Dairy farmers work hard to protect the environment everyday. Vermont dairy farmers live on the land, enjoying hunting, fishing and clean water for their families. In the past 5 year’s, Vermont dairy farmers have invested $20 million of their own money in practices on their farm to protect water quality. These practices include manure storage facilities to store manure through the winter months, collection systems for milk house waste and silage runoff as well as collecting rain water when it runs off farm roofs so this water will not run across the farm yards.
Vermont farmers are always looking for new methods to protect the environment. Farmers in the lake Champlain basin are using new machinery to aerate land in preparation for manure application. Cutting small slits in the land prior to manure application allows the manure to sink into the soil where its fertilizer benefits are the greatest. This practice also keeps the manure on the land reducing runoff during rain storms.
Farmers are also looking at new uses for manure – such as digesting the manure to produce methane for energy production.
Vermont is a leader in the production of energy from cow manure. The anaerobic digestion of cow manure to methane gas has been adopted on 10 Vermont farms. These farms are producing methane that is burn to generate electricity – this electricity is sold to the power company. Vermont is a leader with more manure methane digesters per capita (human and cows) in the nation. These are more manure methane digesters planned for the state in 2010 and 2011.
Cows are the world’s greatest recyclers – they can eat food byproducts that humans cannot digest and turn the by-products into milk and meat. The production of food for humans produces by-products that would end up in landfills if cows did not eat these products.

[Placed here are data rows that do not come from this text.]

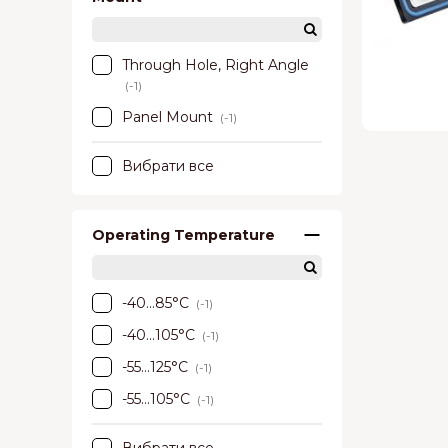
Through Hole, Right Angle
(-1)
Panel Mount
(-1)
Вибрати все
Operating Temperature
-40...85°C
(-1)
-40...105°C
(-1)
-55...125°C
(-1)
-55...105°C
(-1)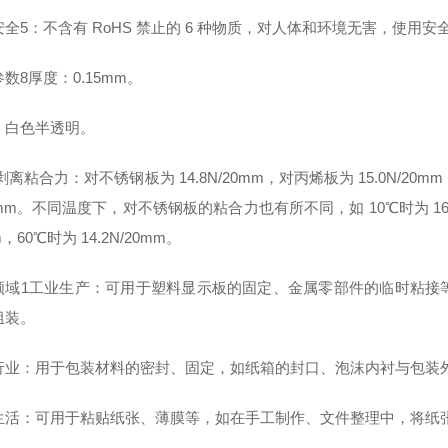
全5：不含有 RoHS 禁止的 6 种物质，对人体和环境无害，使用安
数8厚度：0.15mm。
：白色半透明。
° 剥离粘合力：对不锈钢板为 14.8N/20mm，对丙烯板为 15.0N/20mm
0mm。不同温度下，对不锈钢板的粘合力也有所不同，如 10℃时为 16.7N/2
，60℃时为 14.2N/20mm。
领域1工业生产：可用于塑料显示板的固定、金属零部件的临时粘接
组装。
行业：用于包装材料的密封、固定，如纸箱的封口、泡沫内衬与包装
生活：可用于粘贴纸张、薄膜等，如在手工制作、文件整理中，将纸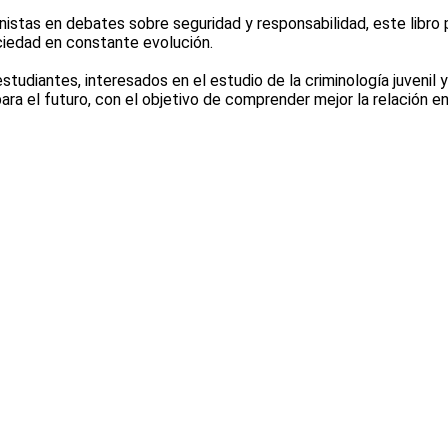
istas en debates sobre seguridad y responsabilidad, este libro
ociedad en constante evolución.
studiantes, interesados en el estudio de la criminología juvenil y 
a el futuro, con el objetivo de comprender mejor la relación ent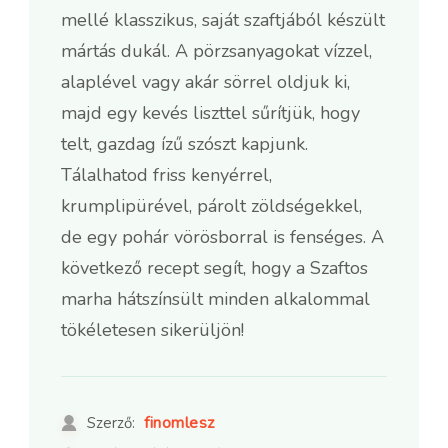
mellé klasszikus, saját szaftjából készült
mártás dukál. A pörzsanyagokat vízzel,
alaplével vagy akár sörrel oldjuk ki,
majd egy kevés liszttel sűrítjük, hogy
telt, gazdag ízű szószt kapjunk.
Tálalhatod friss kenyérrel,
krumplipürével, párolt zöldségekkel,
de egy pohár vörösborral is fenséges. A
következő recept segít, hogy a Szaftos
marha hátszínsült minden alkalommal
tökéletesen sikerüljön!
finomlesz
Szerző: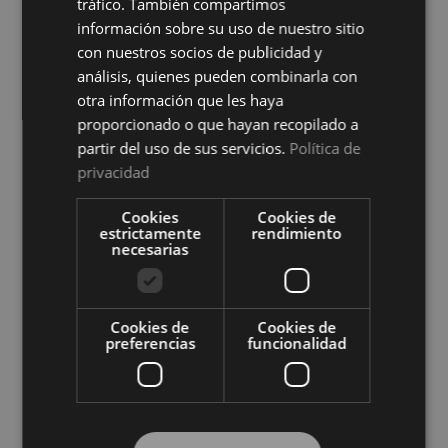
tráfico. También compartimos
información sobre su uso de nuestro sitio
con nuestros socios de publicidad y
análisis, quienes pueden combinarla con
otra información que les haya
proporcionado o que hayan recopilado a
partir del uso de sus servicios.
Política de
privacidad
Protector de Colchón Zafir
Protector de Colchón Zafir
Impermeable Cotoblau
Reversible Cotoblau
Cookies
Cookies de
Ver precio
Ver precio
estrictamente
rendimiento
necesarias
COMPRAR
COMPRAR
Cookies de
Cookies de
preferencias
funcionalidad
Compra al por mayor en El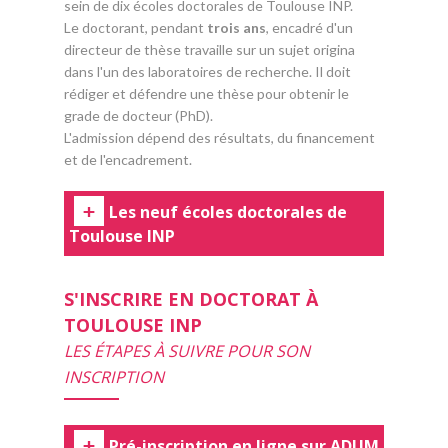
sein de dix écoles doctorales de Toulouse INP.
Le doctorant, pendant
trois ans
, encadré d'un
directeur de thèse travaille sur un sujet origina
dans l'un des laboratoires de recherche. Il doit
rédiger et défendre une thèse pour obtenir le
grade de docteur (PhD).
L'admission dépend des résultats, du financement
et de l'encadrement.
Les neuf écoles doctorales de
Toulouse INP
S'INSCRIRE EN DOCTORAT À
TOULOUSE INP
LES ÉTAPES À SUIVRE POUR SON
INSCRIPTION
Pré-inscription en ligne sur ADUM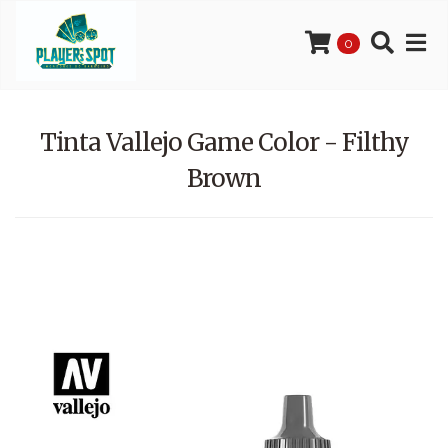
0
Tinta Vallejo Game Color - Filthy
Brown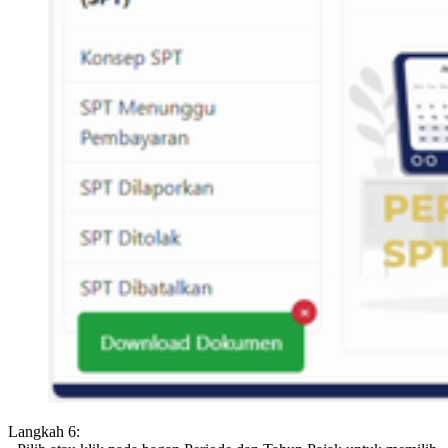
Langkah 6:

Orange juice, sugar (from beets), beer and whiskey production all produce by products that cows consume. Orange juice production produces citrus pulp – all the skins, seeds and pulp left over after the juice is removed can be consumed by cows. The same for sugar beets – once the sugar is extracted, the remaining pulp – beet pulp – can be fed to dairy cows. Beer and Whiskey are produced using mashes of grains – once the liquids are removed, the remaining mash can be feed to cows – brewers mash and distiller grains are the two products.
The consumption of these byproducts by cows keeps this material out of the landfill and produces useful products such as milk and meat from materials that humans cannot digest.